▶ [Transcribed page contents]
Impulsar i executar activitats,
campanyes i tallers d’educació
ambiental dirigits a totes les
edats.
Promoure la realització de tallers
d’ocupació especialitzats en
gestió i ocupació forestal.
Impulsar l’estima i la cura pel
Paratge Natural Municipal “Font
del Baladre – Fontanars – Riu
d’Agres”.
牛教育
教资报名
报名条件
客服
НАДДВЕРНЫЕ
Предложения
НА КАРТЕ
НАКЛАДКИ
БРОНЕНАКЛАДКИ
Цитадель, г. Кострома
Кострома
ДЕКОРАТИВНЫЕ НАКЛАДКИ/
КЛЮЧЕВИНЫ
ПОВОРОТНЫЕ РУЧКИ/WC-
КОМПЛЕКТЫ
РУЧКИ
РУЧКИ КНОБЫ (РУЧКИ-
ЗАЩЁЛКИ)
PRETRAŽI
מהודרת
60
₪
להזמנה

---

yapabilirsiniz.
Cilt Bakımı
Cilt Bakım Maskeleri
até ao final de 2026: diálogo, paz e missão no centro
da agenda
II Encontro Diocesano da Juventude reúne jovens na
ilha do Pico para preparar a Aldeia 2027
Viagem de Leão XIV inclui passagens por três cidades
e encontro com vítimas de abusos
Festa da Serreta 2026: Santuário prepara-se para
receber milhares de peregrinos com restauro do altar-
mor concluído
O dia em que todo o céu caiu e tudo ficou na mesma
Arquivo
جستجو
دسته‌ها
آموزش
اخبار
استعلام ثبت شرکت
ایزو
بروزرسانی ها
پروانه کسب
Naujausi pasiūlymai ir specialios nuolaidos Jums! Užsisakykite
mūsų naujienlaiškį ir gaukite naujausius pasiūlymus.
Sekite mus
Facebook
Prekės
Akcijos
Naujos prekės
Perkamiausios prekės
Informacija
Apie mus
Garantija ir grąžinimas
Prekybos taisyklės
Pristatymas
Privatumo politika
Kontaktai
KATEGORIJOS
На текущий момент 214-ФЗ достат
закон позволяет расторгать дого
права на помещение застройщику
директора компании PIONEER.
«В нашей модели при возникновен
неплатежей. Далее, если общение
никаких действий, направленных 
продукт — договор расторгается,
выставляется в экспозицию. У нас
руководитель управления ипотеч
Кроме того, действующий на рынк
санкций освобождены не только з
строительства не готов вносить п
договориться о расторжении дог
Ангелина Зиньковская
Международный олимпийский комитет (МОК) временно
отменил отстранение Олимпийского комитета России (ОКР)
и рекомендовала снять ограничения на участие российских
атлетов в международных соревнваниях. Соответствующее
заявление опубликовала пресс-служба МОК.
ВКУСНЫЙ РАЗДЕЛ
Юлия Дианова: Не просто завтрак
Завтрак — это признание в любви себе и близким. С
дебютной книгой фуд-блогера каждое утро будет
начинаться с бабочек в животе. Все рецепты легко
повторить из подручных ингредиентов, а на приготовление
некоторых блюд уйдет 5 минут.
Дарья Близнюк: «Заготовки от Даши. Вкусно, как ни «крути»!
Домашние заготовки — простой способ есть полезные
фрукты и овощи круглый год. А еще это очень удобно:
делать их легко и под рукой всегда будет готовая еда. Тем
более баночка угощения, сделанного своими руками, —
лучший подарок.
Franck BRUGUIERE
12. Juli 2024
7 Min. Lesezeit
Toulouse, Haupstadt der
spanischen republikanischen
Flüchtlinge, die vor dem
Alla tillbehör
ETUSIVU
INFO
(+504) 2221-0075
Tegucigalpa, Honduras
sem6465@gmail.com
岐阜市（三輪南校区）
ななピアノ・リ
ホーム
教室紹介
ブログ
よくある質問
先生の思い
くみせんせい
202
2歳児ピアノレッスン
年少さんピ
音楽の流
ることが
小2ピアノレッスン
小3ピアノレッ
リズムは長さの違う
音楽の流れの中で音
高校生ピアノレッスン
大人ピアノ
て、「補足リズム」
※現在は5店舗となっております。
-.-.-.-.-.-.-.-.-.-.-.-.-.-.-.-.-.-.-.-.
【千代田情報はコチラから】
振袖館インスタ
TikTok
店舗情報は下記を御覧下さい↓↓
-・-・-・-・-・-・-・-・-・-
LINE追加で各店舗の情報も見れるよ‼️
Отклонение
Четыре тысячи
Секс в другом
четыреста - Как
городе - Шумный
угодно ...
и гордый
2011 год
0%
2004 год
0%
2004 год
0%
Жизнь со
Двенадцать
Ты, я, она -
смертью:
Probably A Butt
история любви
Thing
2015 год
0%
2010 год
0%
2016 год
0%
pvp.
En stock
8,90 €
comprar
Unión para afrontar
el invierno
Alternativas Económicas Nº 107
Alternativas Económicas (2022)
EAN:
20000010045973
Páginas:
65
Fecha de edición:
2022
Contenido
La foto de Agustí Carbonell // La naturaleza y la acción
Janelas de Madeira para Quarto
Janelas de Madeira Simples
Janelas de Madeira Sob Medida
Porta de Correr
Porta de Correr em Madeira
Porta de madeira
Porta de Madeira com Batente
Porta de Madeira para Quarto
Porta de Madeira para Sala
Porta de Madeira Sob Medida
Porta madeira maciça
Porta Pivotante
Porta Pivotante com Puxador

--

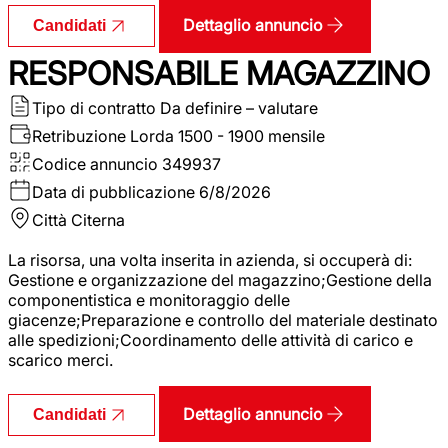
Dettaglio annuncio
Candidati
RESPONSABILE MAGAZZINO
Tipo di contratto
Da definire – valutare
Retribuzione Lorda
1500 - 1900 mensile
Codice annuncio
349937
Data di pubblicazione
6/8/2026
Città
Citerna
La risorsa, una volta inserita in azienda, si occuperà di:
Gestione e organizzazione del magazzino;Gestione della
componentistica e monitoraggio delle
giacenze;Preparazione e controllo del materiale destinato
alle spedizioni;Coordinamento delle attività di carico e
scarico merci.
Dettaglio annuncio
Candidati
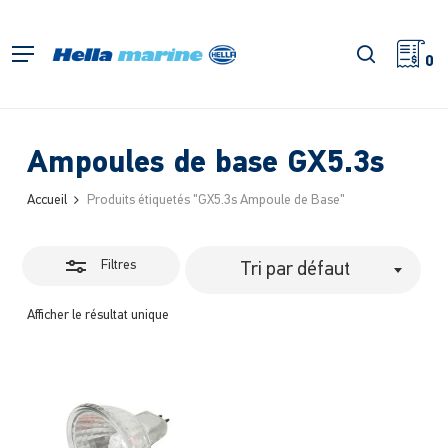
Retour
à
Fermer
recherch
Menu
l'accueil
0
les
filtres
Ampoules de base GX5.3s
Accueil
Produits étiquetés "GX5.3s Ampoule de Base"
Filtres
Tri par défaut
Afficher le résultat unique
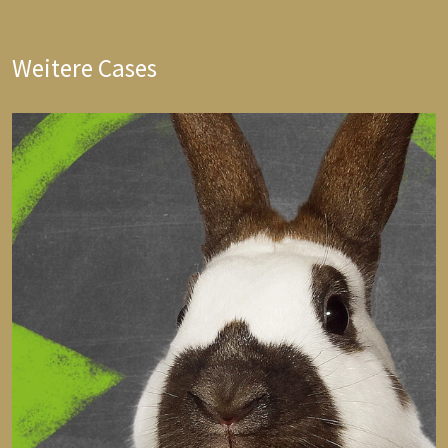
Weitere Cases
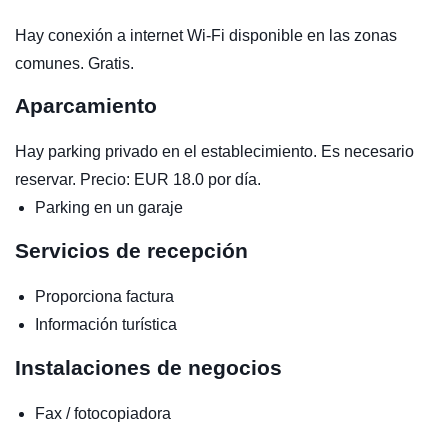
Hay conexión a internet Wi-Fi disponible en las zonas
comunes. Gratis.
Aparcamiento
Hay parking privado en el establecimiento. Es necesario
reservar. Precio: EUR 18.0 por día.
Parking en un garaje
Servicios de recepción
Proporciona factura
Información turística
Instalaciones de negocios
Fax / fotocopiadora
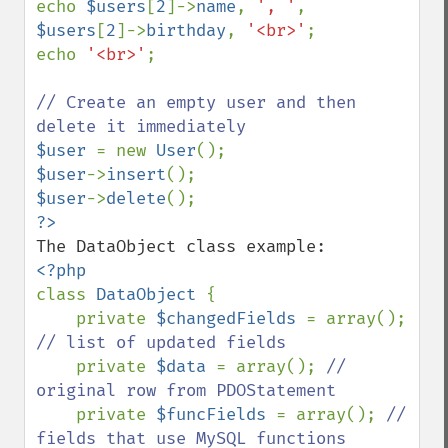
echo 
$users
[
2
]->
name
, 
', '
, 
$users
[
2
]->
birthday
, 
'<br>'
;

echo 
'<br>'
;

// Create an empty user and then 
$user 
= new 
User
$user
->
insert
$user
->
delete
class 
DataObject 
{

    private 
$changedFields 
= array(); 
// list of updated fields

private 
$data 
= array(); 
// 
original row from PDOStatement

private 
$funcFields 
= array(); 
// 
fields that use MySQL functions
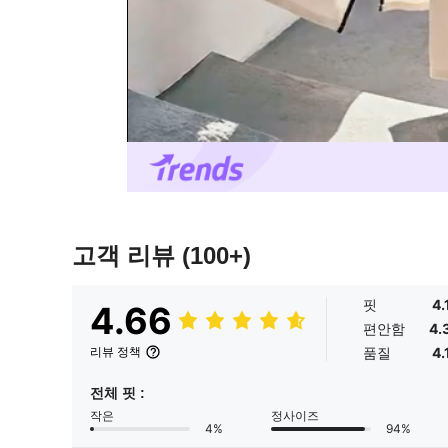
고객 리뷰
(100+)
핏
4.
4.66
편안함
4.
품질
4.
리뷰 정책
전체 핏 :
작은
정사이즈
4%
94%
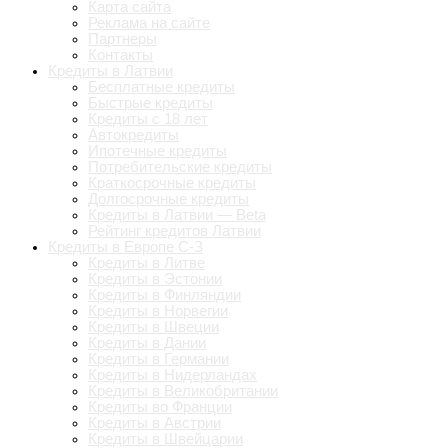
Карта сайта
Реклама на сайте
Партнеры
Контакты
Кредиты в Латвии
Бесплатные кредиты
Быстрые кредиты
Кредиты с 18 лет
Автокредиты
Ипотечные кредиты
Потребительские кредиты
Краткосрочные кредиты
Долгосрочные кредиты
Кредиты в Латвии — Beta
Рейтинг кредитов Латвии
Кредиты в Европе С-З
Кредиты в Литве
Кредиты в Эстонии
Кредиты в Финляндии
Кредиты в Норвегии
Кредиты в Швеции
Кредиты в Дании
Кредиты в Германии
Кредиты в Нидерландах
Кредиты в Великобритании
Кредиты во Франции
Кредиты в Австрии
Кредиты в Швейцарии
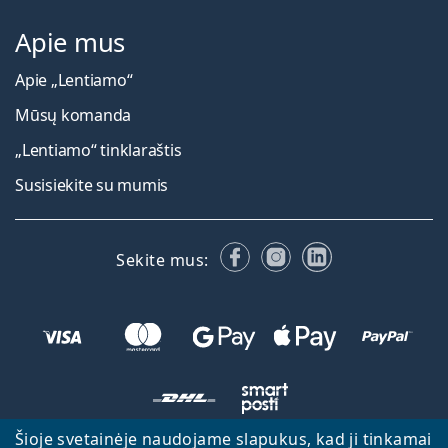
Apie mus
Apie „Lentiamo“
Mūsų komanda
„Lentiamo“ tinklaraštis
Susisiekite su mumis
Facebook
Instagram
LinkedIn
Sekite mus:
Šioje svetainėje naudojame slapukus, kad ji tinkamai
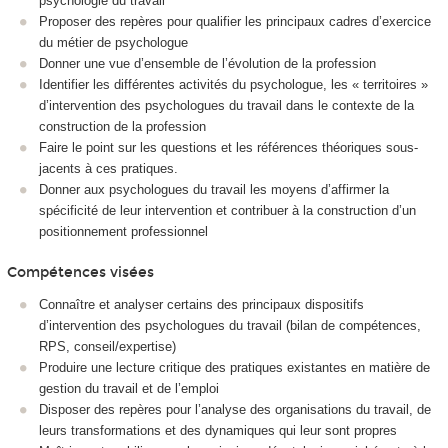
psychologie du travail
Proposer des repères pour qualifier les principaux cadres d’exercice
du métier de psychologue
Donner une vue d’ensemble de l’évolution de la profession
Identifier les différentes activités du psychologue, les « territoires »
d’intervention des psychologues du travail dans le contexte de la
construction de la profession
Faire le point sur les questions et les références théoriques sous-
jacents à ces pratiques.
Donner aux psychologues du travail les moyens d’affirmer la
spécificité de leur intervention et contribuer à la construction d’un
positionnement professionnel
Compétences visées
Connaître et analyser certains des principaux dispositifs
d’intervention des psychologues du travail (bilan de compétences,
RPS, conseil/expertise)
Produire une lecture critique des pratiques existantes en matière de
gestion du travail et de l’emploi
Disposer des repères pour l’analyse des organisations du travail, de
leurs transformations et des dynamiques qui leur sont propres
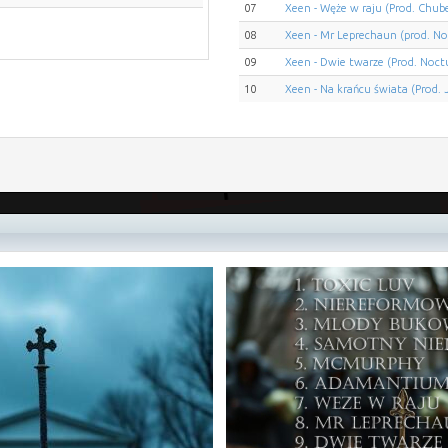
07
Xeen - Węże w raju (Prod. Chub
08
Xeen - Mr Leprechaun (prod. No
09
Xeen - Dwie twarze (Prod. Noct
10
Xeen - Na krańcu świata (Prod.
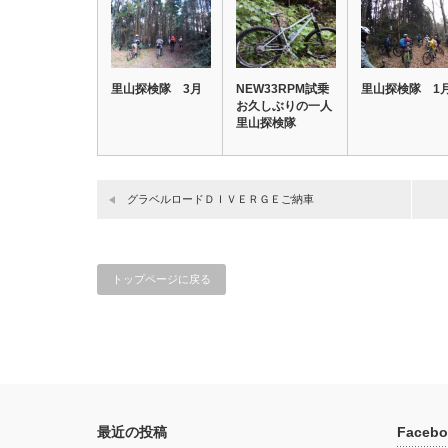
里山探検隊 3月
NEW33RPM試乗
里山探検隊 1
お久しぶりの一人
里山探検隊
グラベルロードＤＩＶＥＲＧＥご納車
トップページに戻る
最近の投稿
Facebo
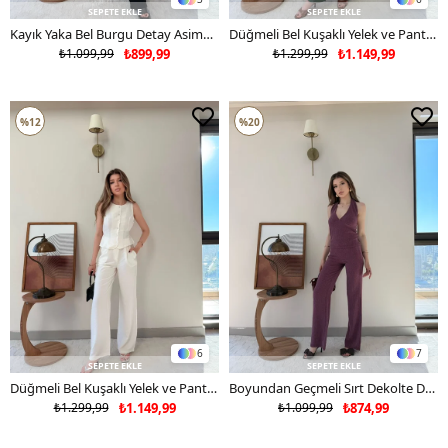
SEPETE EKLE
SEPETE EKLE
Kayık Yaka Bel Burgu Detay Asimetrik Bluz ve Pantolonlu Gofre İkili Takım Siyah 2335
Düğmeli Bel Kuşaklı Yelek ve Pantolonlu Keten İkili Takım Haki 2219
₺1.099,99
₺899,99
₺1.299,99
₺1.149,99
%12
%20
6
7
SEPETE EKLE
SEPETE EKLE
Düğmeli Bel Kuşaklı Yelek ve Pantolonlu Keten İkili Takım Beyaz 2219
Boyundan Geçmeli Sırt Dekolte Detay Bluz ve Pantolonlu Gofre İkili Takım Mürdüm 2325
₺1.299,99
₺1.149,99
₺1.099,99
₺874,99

▶ [ASSIGNMENT]
Only a number is expected here: the tally of lines above that contain "Düğmeli". Please write nothing more.

▶ [FINAL ANSWER]
2